This is us. We’re Muslim. This is what we do. Your conscience comes first. You’re serving the patient first and utmost, as opposed to serving… whomever you work for… The Muslims will be the front runners in providing this kind of service, kind of attitude.
(AMP#40)
In the words of another participant: “I just want to make a difference here in this world, and I tell myself that I am here for a reason, I am just doing what I’m supposed to do…and that is helping people” (AMP#51). Many of our respondents mentioned a religious obligation to serve their communities:
I need to be content with everybody and do things for everybody, that’s it. That is what Islam is about (AMP#35). Respondents spoke of human differences and respecting them while reaching out to those who need help. Some reported using Islam to help patients cope with specific difficulties.
One physician said she:
liked the idea of working in a place where you’re really serving other people, where you’re really making an impact on people every day. … One of the things mentioned repeatedly in Islam is the importance of being good, serving people, and helping people. I see that it’s one of the most important parts of your life. … [In Islam], charity is really important; and charity isn’t just, you know, giving out money. I think that that should be the role of every American Muslim to improve the healthcare of the population they serve.
(AMP#47)
Many participants most often proclaimed their desire to pursue medicine as a way of satisfaction, as an internal desire to help people, for instant gratification, and for intensive monitoring and treatment to solve problems. One participant spoke of his decision as an argument about being a responsible Muslim:
One of my mentors said: ‘[Being a physician] is more civically involved in the community, if you are a person with principle, practicing Muslim and… you are on a mission to spread the word of God and try to help other people also find their way’.
(AMP#18)
3.5. Public Service
Some participants suggested a duty that encourages physicians to serve their local community.
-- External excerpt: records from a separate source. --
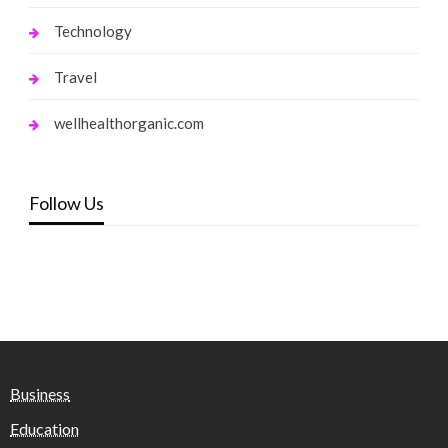
Technology
Travel
wellhealthorganic.com
Follow Us
Business
Education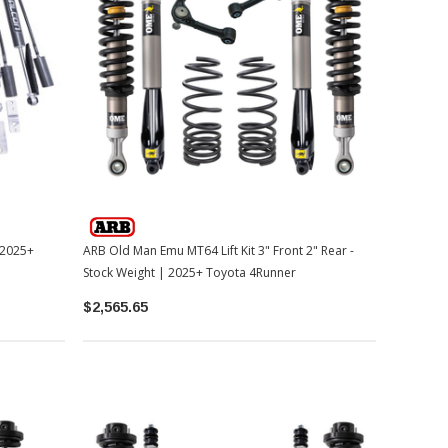
| 2025+
ARB Old Man Emu MT64 Lift Kit 3" Front 2" Rear -
Stock Weight | 2025+ Toyota 4Runner
$2,565.65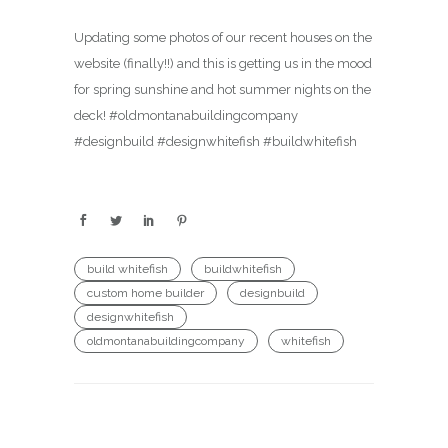
Updating some photos of our recent houses on the
website (finally!!) and this is getting us in the mood
for spring sunshine and hot summer nights on the
deck! #oldmontanabuildingcompany
#designbuild #designwhitefish #buildwhitefish
build whitefish
buildwhitefish
custom home builder
designbuild
designwhitefish
oldmontanabuildingcompany
whitefish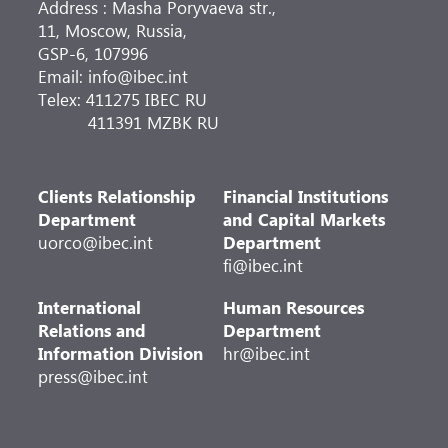
Address : Masha Poryvaeva str.,
11, Moscow, Russia,
GSP-6, 107996
Email: info@ibec.int
Telex: 411275 IBEC RU
411391 MZBK RU
Clients Relationship
Financial Institutions
Department
and Capital Markets
uorco@ibec.int
Department
fi@ibec.int
International
Human Resources
Relations and
Department
Information Division
hr@ibec.int
press@ibec.int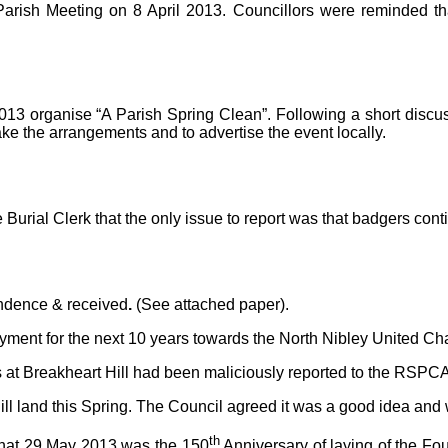
rish Meeting on 8 April 2013. Councillors were reminded that
013 organise “A Parish Spring Clean”. Following a short discu
ke the arrangements and to advertise the event locally.
Burial Clerk that the only issue to report was that badgers co
ondence & received
.
(See attached paper).
ment for the next 10 years towards the North Nibley United Char
at Breakheart Hill had been maliciously reported to the RSPCA. F
l land this Spring. The Council agreed it was a good idea and w
th
that 29 May 2013 was the 150
Anniversary of laying of the F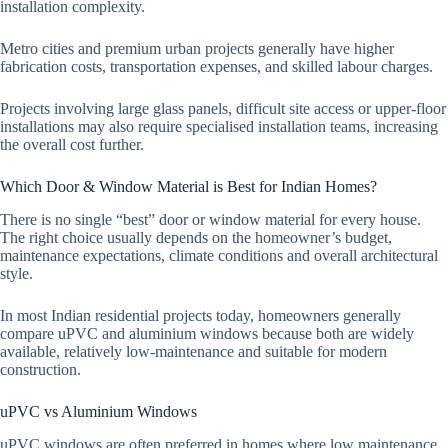
installation complexity.
Metro cities and premium urban projects generally have higher
fabrication costs, transportation expenses, and skilled labour charges.
Projects involving large glass panels, difficult site access or upper-floor
installations may also require specialised installation teams, increasing
the overall cost further.
Which Door & Window Material is Best for Indian Homes?
There is no single “best” door or window material for every house.
The right choice usually depends on the homeowner’s budget,
maintenance expectations, climate conditions and overall architectural
style.
In most Indian residential projects today, homeowners generally
compare uPVC and aluminium windows because both are widely
available, relatively low-maintenance and suitable for modern
construction.
uPVC vs Aluminium Windows
uPVC windows are often preferred in homes where low maintenance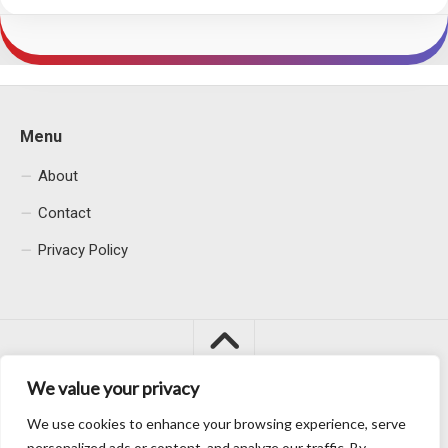
Menu
About
Contact
Privacy Policy
We value your privacy
We use cookies to enhance your browsing experience, serve
Macacu City © 2026. All Rights Reserved.
personalized ads or content, and analyze our traffic. By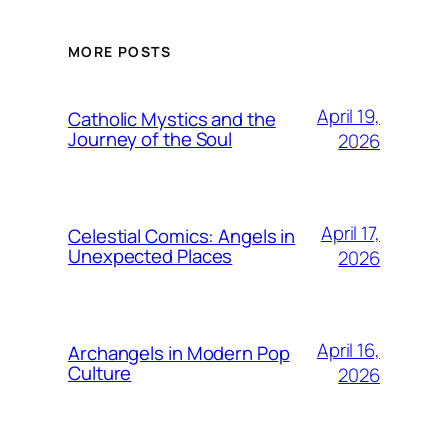
MORE POSTS
April 19,
Catholic Mystics and the
Journey of the Soul
2026
April 17,
Celestial Comics: Angels in
Unexpected Places
2026
April 16,
Archangels in Modern Pop
Culture
2026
A pediatrician spoke of the value of serving:
I [would] like for them [my children] to be involved in life around them, not to be selfish, to do voluntary work, civic work, to get involved in the life in America, you know, to be modest, to be generous.
(AMP#56)
She contrasted this with younger American physicians today, whom she sees as practicing medicine to maintain a high standard of living. Several respondents expressed a sense of responsibility to serve locally rather than in an imagined Muslim world because they perceive American healthcare as a disaster for many Muslims and others without insurance. They felt that they must fix their situation. Most of them affirmed their service was for everyone:
We are all human beings. We are one, we are very connected, and we must be good to each other. We have social obligations toward each other, help each other, and render service regardless of borders, religions, and sexual orientation….
(AMP#14)
Others prioritize service within the local Muslim community:
[AMPs] have to save their community; a portion of their practice, 35% should be for their community. … There must be established clinics and Islamic centers that screen for diabetes and heart disease and drugs that people do not have access to and teaching the American medicine in mosques and universities….
(AMP#61)
Such service, however, seems to be secondary to that of the larger neighborhood and general patient populations with whom AMPs interact daily. Some expressed a commitment to justice and peace and a solid commitment to creating a more ethical society. One articulated this obligation as a “unique contribution… [to] put things together… We have the responsibility of contributing to this country” (AMP#43).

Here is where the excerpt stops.